TASK:
Leave the pictures behind and repeat all the entries exactly.

DATA PROVIDED:
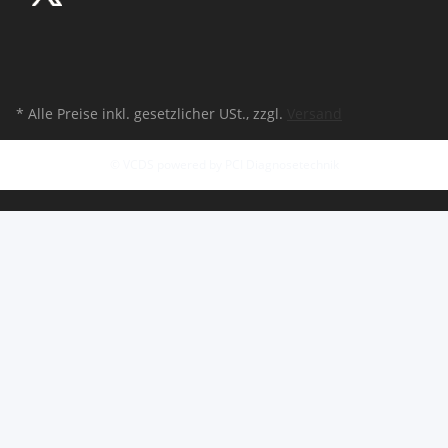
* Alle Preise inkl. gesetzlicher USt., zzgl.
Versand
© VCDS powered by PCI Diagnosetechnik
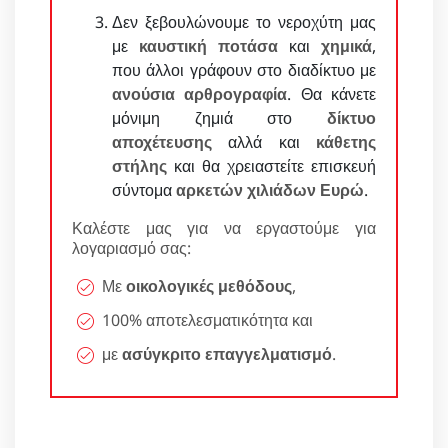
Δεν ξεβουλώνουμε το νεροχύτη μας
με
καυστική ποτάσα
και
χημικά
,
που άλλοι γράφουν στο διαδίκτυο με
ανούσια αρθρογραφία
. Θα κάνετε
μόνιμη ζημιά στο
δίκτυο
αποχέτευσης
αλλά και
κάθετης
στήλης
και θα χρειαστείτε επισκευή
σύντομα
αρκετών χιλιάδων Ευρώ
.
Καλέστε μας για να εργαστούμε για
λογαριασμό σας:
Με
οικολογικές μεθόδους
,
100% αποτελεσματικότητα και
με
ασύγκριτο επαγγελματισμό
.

RESULT OF THE EXERCISE:
* Alle Preise inkl. gesetzlicher USt., zzgl.
Versand
© VCDS powered by PCI Diagnosetechnik
Δεν ξεβουλώνουμε το νεροχύτη μας
με
καυστική ποτάσα
και
χημικά
,
που άλλοι γράφουν στο διαδίκτυο με
ανούσια αρθρογραφία
. Θα κάνετε
μόνιμη ζημιά στο
δίκτυο
αποχέτευσης
αλλά και
κάθετης
στήλης
και θα χρειαστείτε επισκευή
σύντομα
αρκετών χιλιάδων Ευρώ
.
Καλέστε μας για να εργαστούμε για
λογαριασμό σας:
Με
οικολογικές μεθόδους
,
100% αποτελεσματικότητα και
με
ασύγκριτο επαγγελματισμό
.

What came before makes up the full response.